"You know what? There was a time where I 'felt pretty' too. Glad my parents didn't jump to any rash conclusions!"
Dee Snider has been axed from the lineup of San Francisco Pride this year over an allegedly transphobic tweet in which he agreed with a statement criticizing child sex changes.
San Francisco Pride had been on the cusp of announcing Twister Sister’s song, We’re Not Gonna Take It, as the “unofficial rallying cry” of this year’s event and Snider was set to perform the song on center stage. But that was before Snider openly supported Kiss member Paul Stanley’s statement calling child sex changes a “sad and dangerous fad.”
“There is a BIG difference between teaching acceptance and normalizing and even encouraging participation in a lifestyle that confuses young children into questioning their sexual identification as though some sort of game and then parents in some cases allow it,” read Stanley’s statement on April 30.
The statement went viral, with an outpouring of both support and outrage.
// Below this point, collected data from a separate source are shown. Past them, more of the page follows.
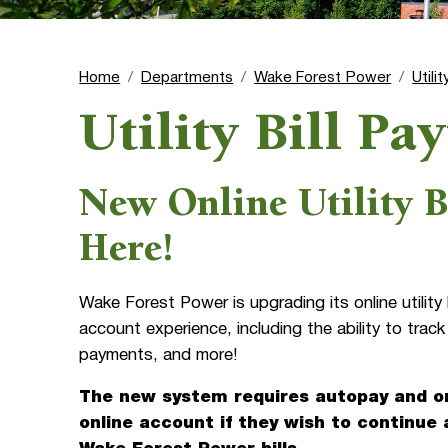
Home
Departments
Wake Forest Power
Utili
Utility Bill P
New Online Utility B
Here!
Wake Forest Power is upgrading its online utilit
account experience, including the ability to track
payments, and more!
The new system requires autopay and on
online account if they wish to continue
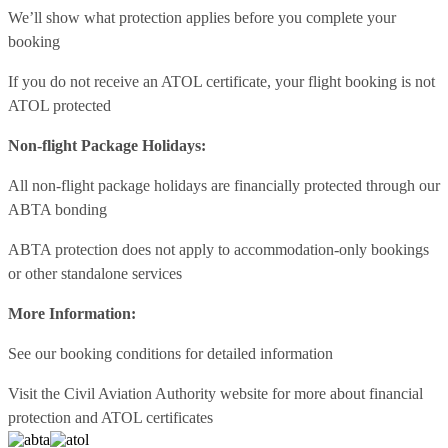
We’ll show what protection applies before you complete your
booking
If you do not receive an ATOL certificate, your flight booking is not
ATOL protected
Non-flight Package Holidays:
All non-flight package holidays are financially protected through our
ABTA bonding
ABTA protection does not apply to accommodation-only bookings
or other standalone services
More Information:
See our booking conditions for detailed information
Visit
the Civil Aviation Authority website
for more about financial
protection and ATOL certificates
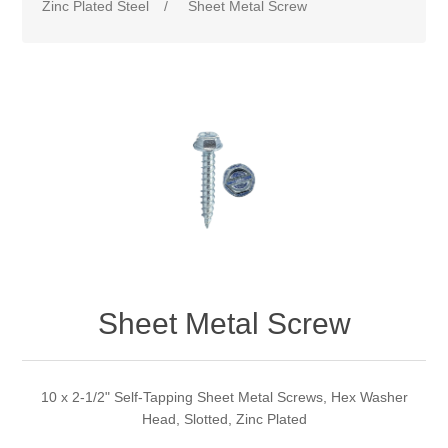
Zinc Plated Steel
/
Sheet Metal Screw
Sheet Metal Screw
10 x 2-1/2" Self-Tapping Sheet Metal Screws, Hex Washer
Head, Slotted, Zinc Plated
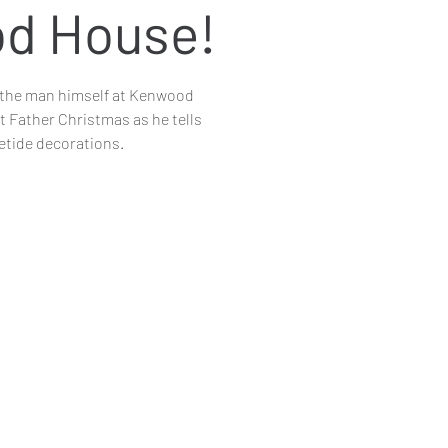
d House!
th the man himself at Kenwood
 Father Christmas as he tells
letide decorations.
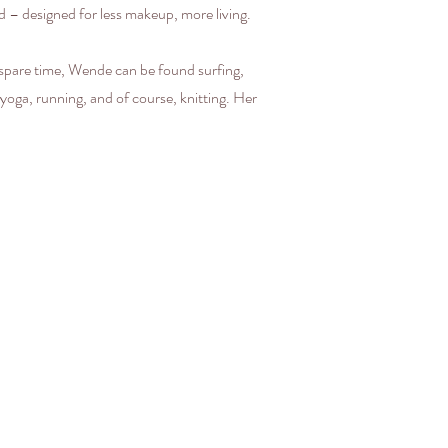
ered – designed for less makeup, more living.
 spare time, Wende can be found surfing,
 yoga, running, and of course, knitting. Her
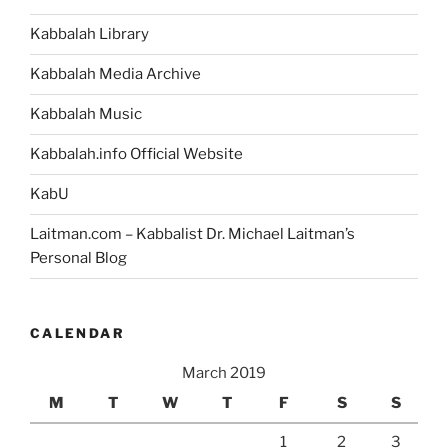
Kabbalah Library
Kabbalah Media Archive
Kabbalah Music
Kabbalah.info Official Website
KabU
Laitman.com – Kabbalist Dr. Michael Laitman’s
Personal Blog
CALENDAR
March 2019
M
T
W
T
F
S
S
1
2
3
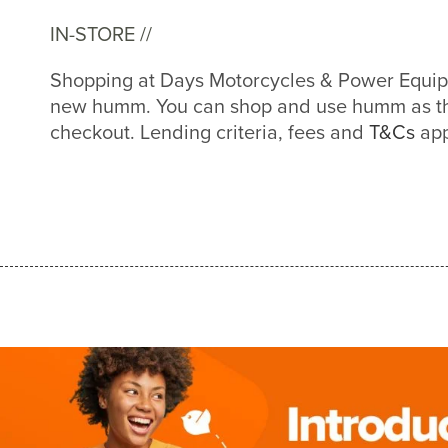
IN-STORE //
Shopping at Days Motorcycles & Power Equipm
new humm. You can shop and use humm as th
checkout. Lending criteria, fees and
T&Cs
app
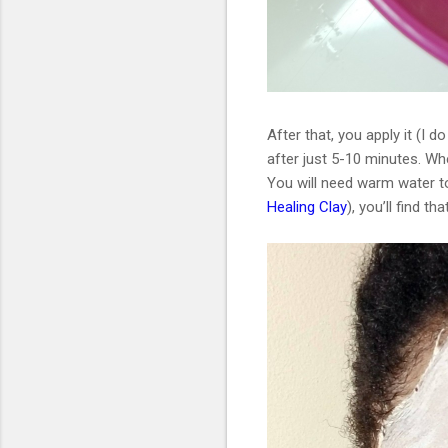
After that, you apply it (I 
after just 5-10 minutes. Whe
You will need warm water to 
Healing Clay
), you’ll find th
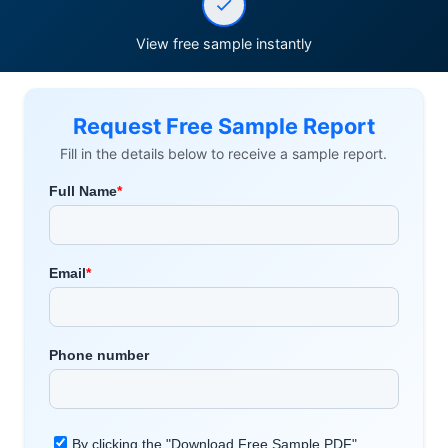
View free sample instantly
Request Free Sample Report
Fill in the details below to receive a sample report.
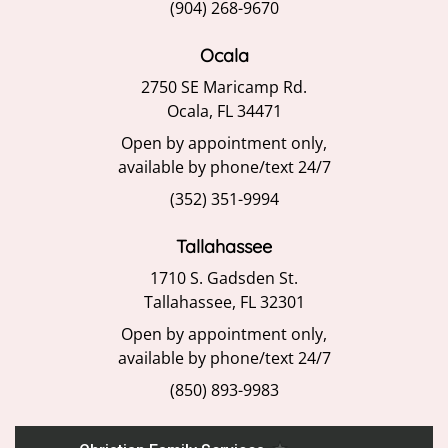
(904) 268-9670
Ocala
2750 SE Maricamp Rd.
Ocala, FL 34471
Open by appointment only,
available by phone/text 24/7
(352) 351-9994
Tallahassee
1710 S. Gadsden St.
Tallahassee, FL 32301
Open by appointment only,
available by phone/text 24/7
(850) 893-9983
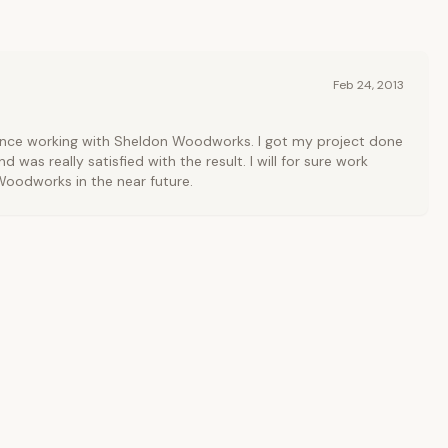
Feb 24, 2013
ience working with Sheldon Woodworks. I got my project done
d was really satisfied with the result. I will for sure work
oodworks in the near future.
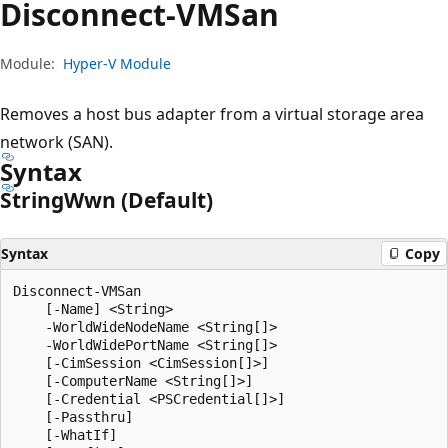
Disconnect-VMSan
Module:
Hyper-V Module
Removes a host bus adapter from a virtual storage area
network (SAN).
Syntax
String
Wwn (Default)
Syntax
Copy
Disconnect-VMSan

    [-Name] <String>

    -WorldWideNodeName <String[]>

    -WorldWidePortName <String[]>

    [-CimSession <CimSession[]>]

    [-ComputerName <String[]>]

    [-Credential <PSCredential[]>]

    [-Passthru]

    [-WhatIf]
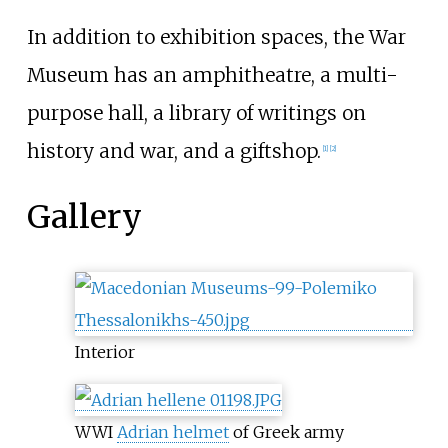
In addition to exhibition spaces, the War
Museum has an amphitheatre, a multi-
purpose hall, a library of writings on
history and war, and a giftshop.
[1]
[2]
Gallery
Interior
WWI
Adrian helmet
of Greek army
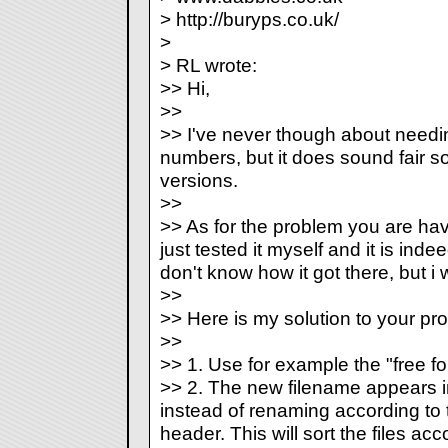
> http://buryps.co.uk/
>
> RL wrote:
>> Hi,
>>
>> I've never though about need
numbers, but it does sound fair so I 
versions.
>>
>> As for the problem you are havi
just tested it myself and it is inde
don't know how it got there, but i wi
>>
>> Here is my solution to your pr
>>
>> 1. Use for example the "free fo
>> 2. The new filename appears i
instead of renaming according to t
header. This will sort the files ac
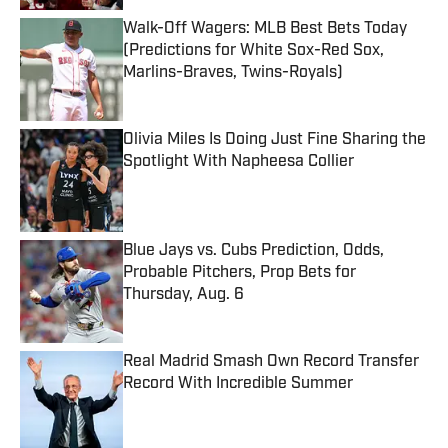
Walk-Off Wagers: MLB Best Bets Today
(Predictions for White Sox-Red Sox,
Marlins-Braves, Twins-Royals)
Published by on Invalid Date
Olivia Miles Is Doing Just Fine Sharing the
Spotlight With Napheesa Collier
Published by on Invalid Date
Blue Jays vs. Cubs Prediction, Odds,
Probable Pitchers, Prop Bets for
Thursday, Aug. 6
Published by on Invalid Date
Real Madrid Smash Own Record Transfer
Record With Incredible Summer
Published by on Invalid Date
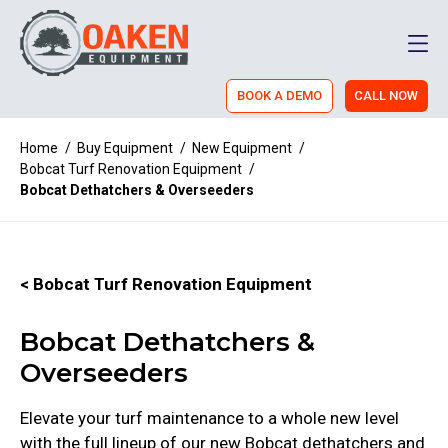
Men
BOOK A DEMO
CALL NOW
Home
/
Buy Equipment
/
New Equipment
/
Bobcat Turf Renovation Equipment
/
Bobcat Dethatchers & Overseeders
< Bobcat Turf Renovation Equipment
Bobcat Dethatchers &
Overseeders
Elevate your turf maintenance to a whole new level
with the full lineup of our new Bobcat dethatchers and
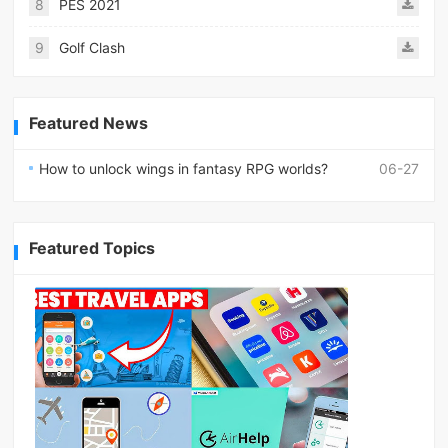
8
PES 2021
9
Golf Clash
Featured News
How to unlock wings in fantasy RPG worlds?
06-27
Featured Topics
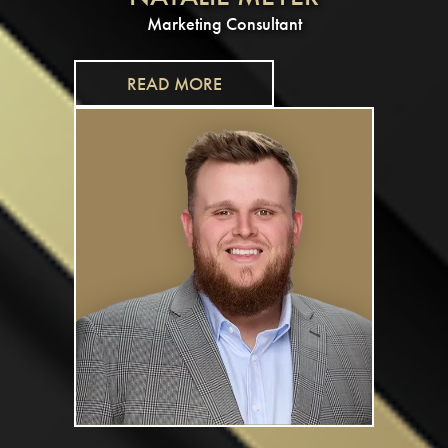
Marketing Consultant
READ MORE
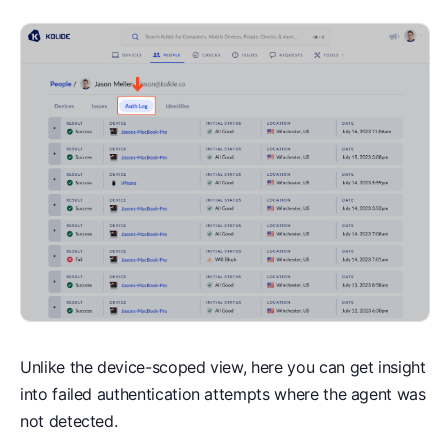
Unlike the device-scoped view, here you can get insight
into failed authentication attempts where the agent was
not detected.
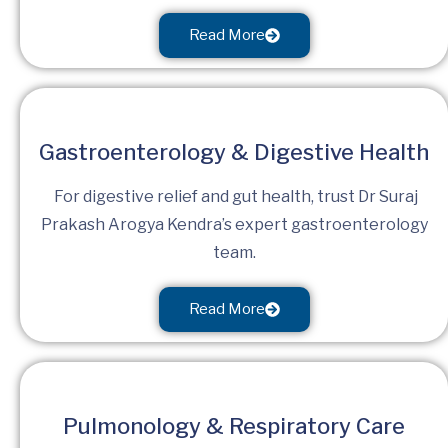
Read More
Gastroenterology & Digestive Health
For digestive relief and gut health, trust Dr Suraj
Prakash Arogya Kendra’s expert gastroenterology
team.
Read More
Pulmonology & Respiratory Care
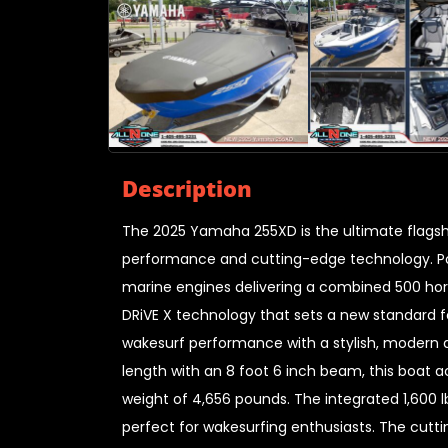
Description
The 2025 Yamaha 255XD is the ultimate flag
performance and cutting-edge technology. Po
marine engines delivering a combined 500 hors
DRiVE X technology that sets a new standard 
wakesurf performance with a stylish, modern d
length with an 8 foot 6 inch beam, this boat
weight of 4,656 pounds. The integrated 1,600 
perfect for wakesurfing enthusiasts. The cutt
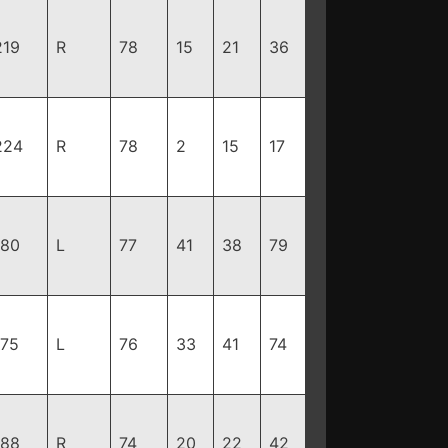
219
R
78
15
21
36
224
R
78
2
15
17
180
L
77
41
38
79
175
L
76
33
41
74
188
R
74
20
22
42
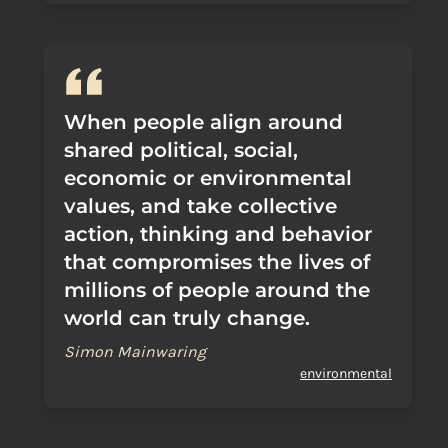
When people align around
shared political, social,
economic or environmental
values, and take collective
action, thinking and behavior
that compromises the lives of
millions of people around the
world can truly change.
Simon Mainwaring
environmental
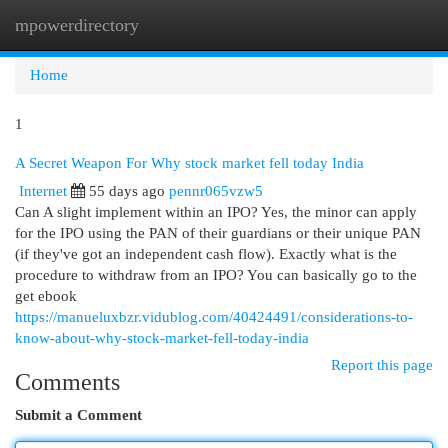
mpowerdirectory
Togg
navi
Home
1
A Secret Weapon For Why stock market fell today India
Internet
55 days ago
pennr065vzw5
Can A slight implement within an IPO? Yes, the minor can apply
for the IPO using the PAN of their guardians or their unique PAN
(if they've got an independent cash flow). Exactly what is the
procedure to withdraw from an IPO? You can basically go to the
get ebook
https://manueluxbzr.vidublog.com/40424491/considerations-to-
know-about-why-stock-market-fell-today-india
Report this page
Comments
Submit a Comment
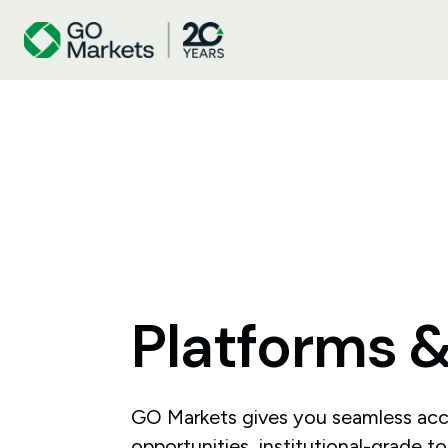
Platforms
GO Markets gives you seamless acc
opportunities, institutional-grade t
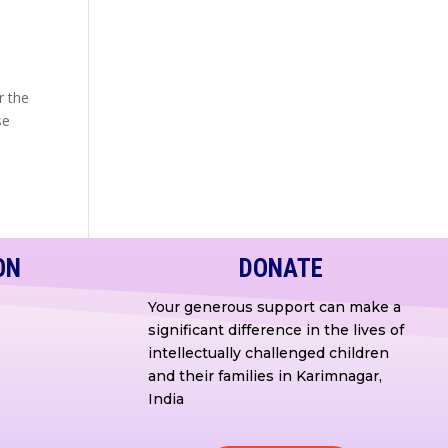
r the
se
ON
DONATE
Your generous support can make a
significant difference in the lives of
intellectually challenged children
and their families in Karimnagar,
India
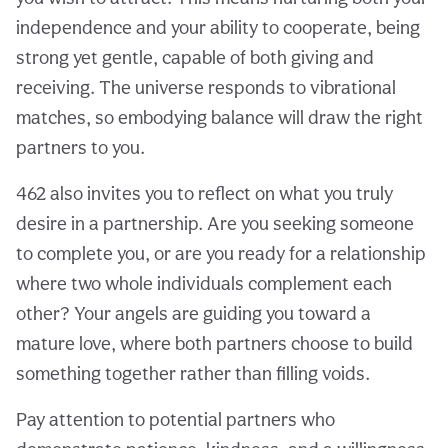
independence and your ability to cooperate, being
strong yet gentle, capable of both giving and
receiving. The universe responds to vibrational
matches, so embodying balance will draw the right
partners to you.
462 also invites you to reflect on what you truly
desire in a partnership. Are you seeking someone
to complete you, or are you ready for a relationship
where two whole individuals complement each
other? Your angels are guiding you toward a
mature love, where both partners choose to build
something together rather than filling voids.
Pay attention to potential partners who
Snider quote-tweeted the message commending the Kiss singer-guitarist.
“You know what? There was a time where I 'felt pretty' too. Glad my parents didn't jump to any rash conclusions! Well said, @PaulStanleyLive,” Snider tweeted.
In a press release on May 2, titled San Francisco Pride Distances Itself from Dee Snider, the group noted that Snider had always been a supporter of LGBTQ+ rights, and said they were “heartbroken and angry” to learn about the singer’s support for “Paul Stanley’s transphobic statement.”
“The message perpetuated by that tweet casts doubt on young trans people’s ability to self-identify their gender,” the statement continued.
The statement then went on to say that transgender people, “particularly transgender women and children of color,” are disproportionately affected by hate and violence and suggested that transphobia is “proliferating” and becoming enshrined in law.
“We have mutually agreed to part ways, but appreciate Dee seeing this as a teachable moment and a reminder that even allies need to be educated to ensure that they are not casually promoting transphobia,” the statement concluded.
Several European nations have recently conducted systematic reviews of the evidence for child sex changes and found it to be of extremely poor quality. Sweden, Finland, Norway, and England have dramatically altered course in their treatment of young people who believe themselves to be transgender. Each nation has noted that young people are still in a stage of identity development and advises extreme caution when embarking upon irreversible sex change interventions.
Stanley’s statement called out parents who are normalizing the idea of sex changes, “believing that because a little boy likes to play dress up in his sister’s clothes or a girl in her brother’s, we should lead them steps further down a path that’s far from the innocence of what they are doing.”
Stanley’s description matches that of many celebrity “trans kids” whose stories are laden with stereotypes. Jazz Jennings liked princess dresses and wearing a sparkly bathing suit, Kai Shappley’s mother tells of spanking Kai for “stealing girl toys,” and Susie Green, former CEO of disgraced trans charity Mermaids, revealed in a TED Talk how her homophobic husband wouldn’t tolerate her son’s liking for a tutu and a Snow White costume. All three families made the decision to tell their gender-nonconforming male children that they were girls, setting them up for puberty blockers, a lifetime of hormones, and risky and invasive surgeries.